Ribolla Gialla wine guide: all you need to know about one of the best Italian white wine
Ribolla Gialla is the pivotal wine of Friuli Venezia Giulia. It is the wine that has always been produced in the countryside. Once upon a time, the turbid and sweet wine oxidized within a few months and became almost coppery in color, and it had to be drunk immediately.
Today, Ribolla Gialla is an extraordinary wine of infinite purity and elegance, one of the best Italian white wines.
Organoleptic characteristics of Ribolla Gialla
First of all, Ribolla Gialla is a wine that you will recognize for its delicate, mineral aromas and sharp fruit. It is a wine with balsamic traces and straightforward suggestions of aromatic herbs. Wisteria, lime, and citrus are the clues to look for in recognizing it. It is mineral, pulpy, crunchy, never too round or alcoholic in the mouth. Let’s say that it succeeds in the difficult intent to have a perfect balance.
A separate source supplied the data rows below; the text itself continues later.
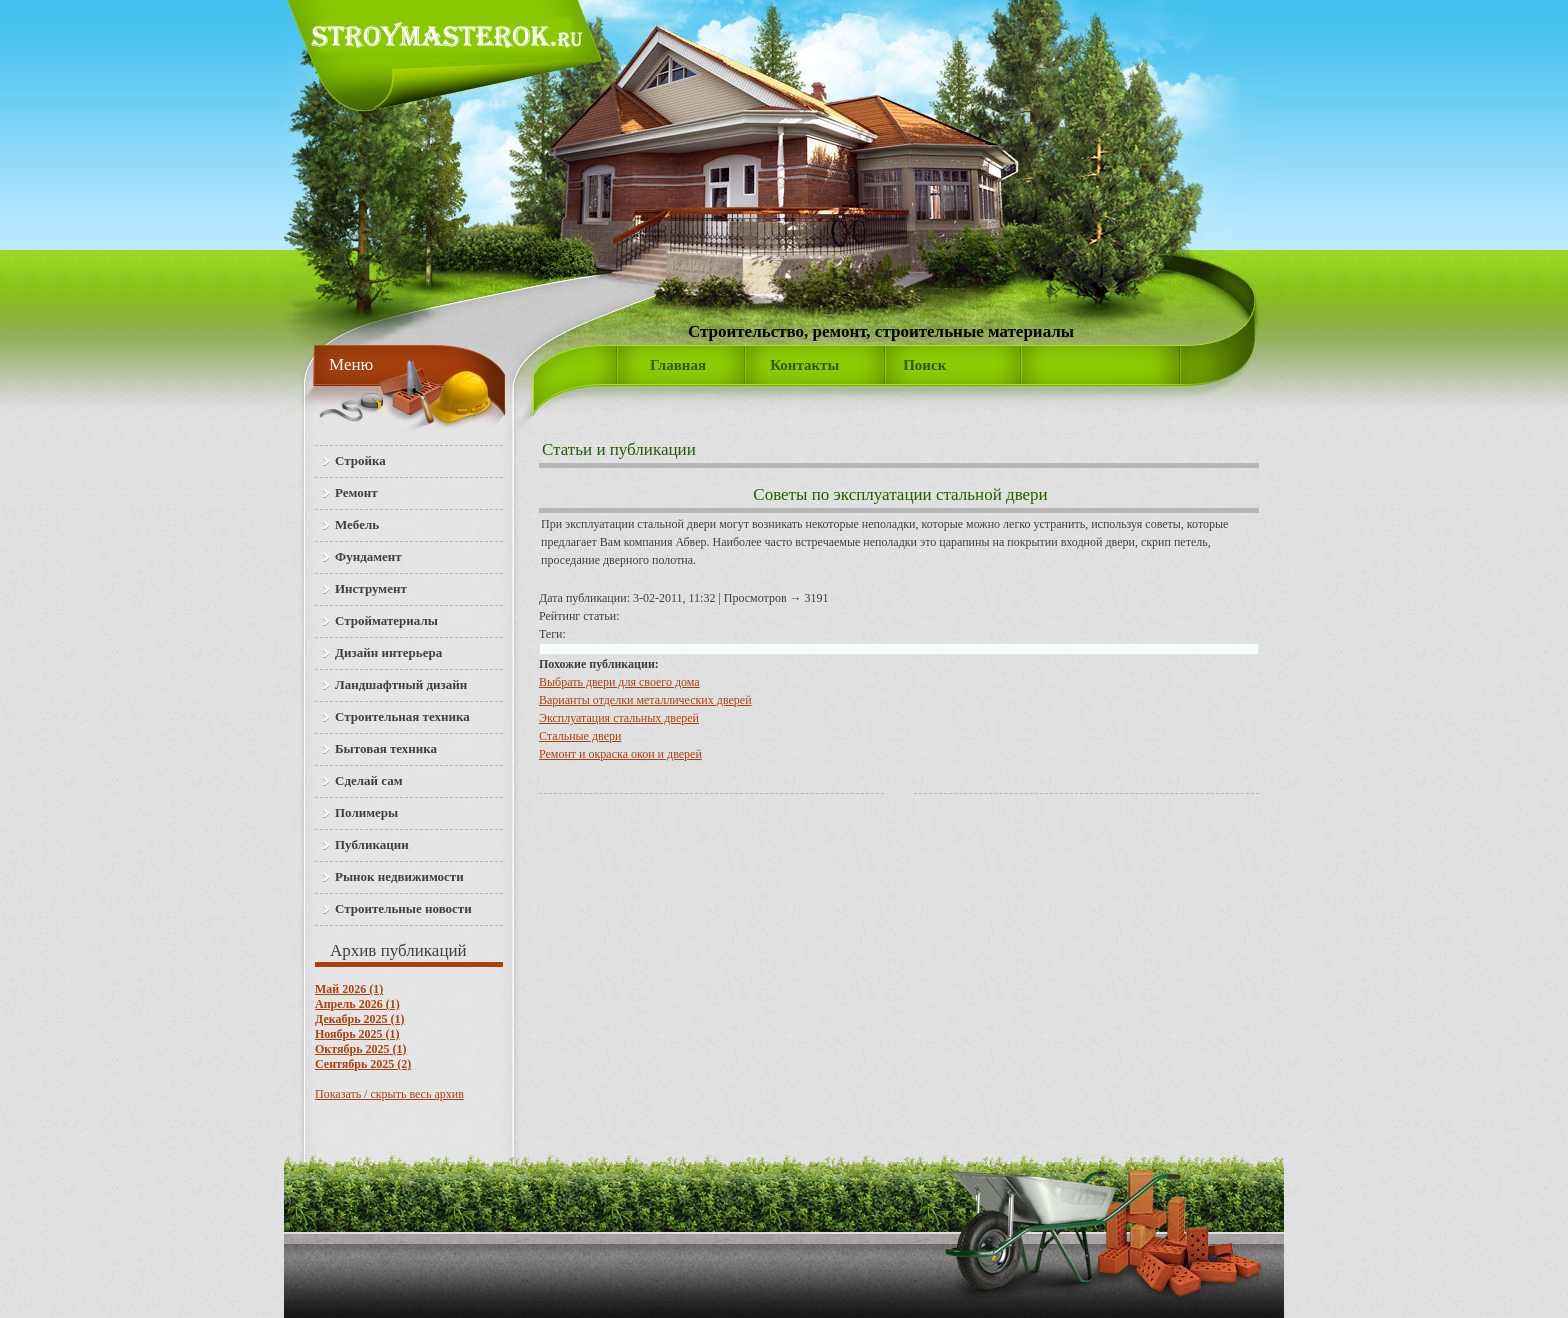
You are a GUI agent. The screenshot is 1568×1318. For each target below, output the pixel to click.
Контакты (804, 365)
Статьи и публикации (619, 449)
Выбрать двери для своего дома (619, 682)
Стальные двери (580, 736)
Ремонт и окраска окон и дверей (620, 754)
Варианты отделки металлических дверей (645, 700)
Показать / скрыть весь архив (389, 1094)
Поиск (924, 365)
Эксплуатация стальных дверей (619, 718)
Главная (678, 365)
Ribolla is a grape variety that loves the tops of the hills, well-drained, windy, and mineral soils. Its maturation is slow. It is harvested in late September, allowing it to develop elegant aromas and deepness. The thermal excursion between day and night helps prevent grapes from producing too many sugars. You will never see Ribolla Gialla in Sicily or Spain.
Ribolla Gialla, produced with an extended maceration of the must on the skins, deserves a separate discussion, and we are going to it immediately. It is part of the orange wine family, where the pigmentation is due to the release of polyphenols, anthocyanins, and dyes present in the skins. Here everything is amplified. The wine is less stylized and broader, and the pulp increases dramatically.
But it is expected: the contact of the must with the skins helps the wine expand its charm.
The scents are more resinous, denser, balsamic, spicy, and aromatic and more difficult to “digest.” The wine is more structured, multifaceted, but also tannic.
We do not make comparisons between the Ribollas. And we do not say that one version is better than the other. They are interpretations, completely different wines. Indeed the opposite, and both deserve a lot of love.
If we want to schematize to make the division clearer, we could say that the Ribolla Gialla with short maceration is more graceful and sunny. The macerated one (Orange Ribolla) is more dense, realistic, and with darker tones.
If you drink Gravner’s Ribolla Gialla, the aromas are those of autumn: there are chestnuts, toasted almonds, plums, leaves, cocoa, and cider. The color is dark amber, and in the mouth, it is thick and consistent but splendid and velvety at the same time.
On the other hand, if we consider Ribolla Gialla of the Colmello di Grotta winery, it is yellow, full of aromas of flowers, thyme, bergamot, and mineral suggestion. In the mouth, it is slender, salty, and floral.
Thickness and alcohol do not change: it is the perception of colors.
Sparkling Ribolla Gialla
Consider that some wineries in Friuli Venezia Giulia have started producing sparkling Ribolla Gialle to make fuzzy aperitif wines or even more structured Spumante Metodo Classico. But it is understandable: Ribolla lends itself to the production of bubbles because it’s acidic, savory, and fragrant. And since we are in the midst of the Prosecco storm, sparkling wines are the new black.
The history of the Ribolla Gialla
The info about this noble grape variety is scarce; there are not many official documents. All we know is that the first testimonies date back to 1300. The name comes from the Slovenian Rébula, which later became Ribuele in the Friulian dialect.
The name is characteristic. Thanks to the massive amount of malic acid, the wine started to boil, but this problem no longer exists today due to controlled temperature storage.
Ribolla Gialla production area
All we’ve said about Ribolla applies to both Friuli and Slovenia, given that these areas have always shared this vine.
The favorite area in Friuli is the Oslvavia enclave (where many produce orange wines with extended maceration on the skins) and the whole hilly area around Gorizia. But the Collio and Colli Orientali del Friuli DOC wines are also valid, where Ribolla is vinified with shorter or no maceration.
Ribolla Gialla food pairings
They range from fish appetizers, sushi, cold cuts and fried cake, polenta with melted cheese, Valdosta fondue, paella, parmigiana ravioli, spaghetti with clams, chicken tikka masala, Chicken Cacciatore, Vitello Tonnato, truffle risotto, pasta alla carbonara, tagliatelle with porcini mushrooms. If you uncork a macerated Ribolla Gialla, dare with roasted pork and sweet and sour pork or chicken curry.